(The data)

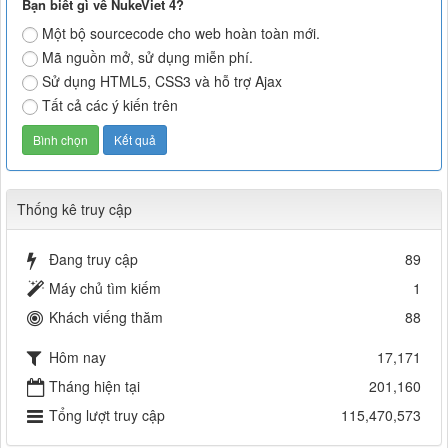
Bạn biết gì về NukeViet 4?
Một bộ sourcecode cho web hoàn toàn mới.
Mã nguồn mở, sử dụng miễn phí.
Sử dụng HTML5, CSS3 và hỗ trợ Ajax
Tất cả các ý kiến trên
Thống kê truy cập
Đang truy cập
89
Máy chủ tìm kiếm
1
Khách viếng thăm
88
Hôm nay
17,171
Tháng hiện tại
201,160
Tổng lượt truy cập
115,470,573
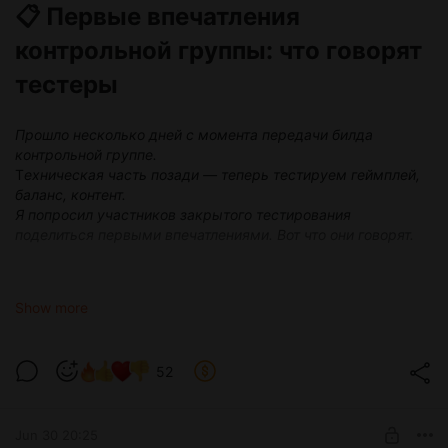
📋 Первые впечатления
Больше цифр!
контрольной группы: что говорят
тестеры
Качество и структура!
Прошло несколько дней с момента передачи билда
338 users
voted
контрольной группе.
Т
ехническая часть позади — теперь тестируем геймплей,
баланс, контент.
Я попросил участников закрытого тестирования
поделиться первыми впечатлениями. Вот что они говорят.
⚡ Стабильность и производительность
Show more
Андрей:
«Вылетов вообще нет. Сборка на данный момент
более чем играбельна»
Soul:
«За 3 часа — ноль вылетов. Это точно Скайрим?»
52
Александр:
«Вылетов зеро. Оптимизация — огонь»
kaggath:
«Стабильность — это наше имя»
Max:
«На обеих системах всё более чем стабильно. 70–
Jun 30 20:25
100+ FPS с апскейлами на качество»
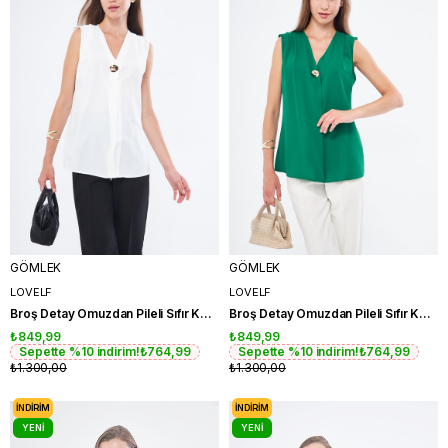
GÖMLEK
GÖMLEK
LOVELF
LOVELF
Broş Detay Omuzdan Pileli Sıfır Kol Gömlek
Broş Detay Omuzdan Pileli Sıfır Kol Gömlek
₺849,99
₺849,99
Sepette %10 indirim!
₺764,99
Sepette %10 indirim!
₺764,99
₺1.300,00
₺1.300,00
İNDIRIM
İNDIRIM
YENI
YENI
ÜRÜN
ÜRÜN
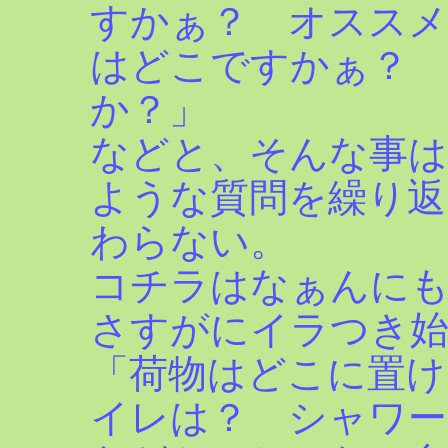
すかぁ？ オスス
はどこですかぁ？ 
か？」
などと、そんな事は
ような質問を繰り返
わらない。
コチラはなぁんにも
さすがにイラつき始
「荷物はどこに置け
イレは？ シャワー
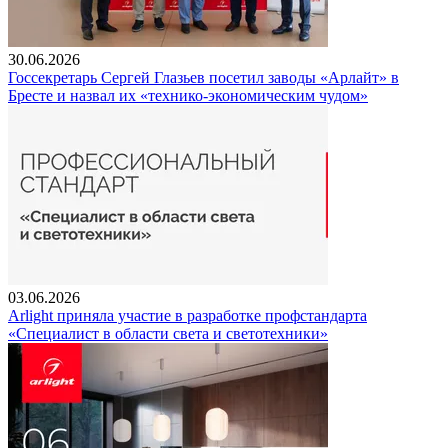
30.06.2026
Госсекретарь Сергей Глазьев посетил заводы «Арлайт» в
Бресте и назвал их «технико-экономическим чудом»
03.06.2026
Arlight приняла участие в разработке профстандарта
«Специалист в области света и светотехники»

(End The data)

— Assigned task —
When a line of the records holds the word "контрольной", copy that line.

— Response to this task —
контрольной группы: что говорят
контрольной группе.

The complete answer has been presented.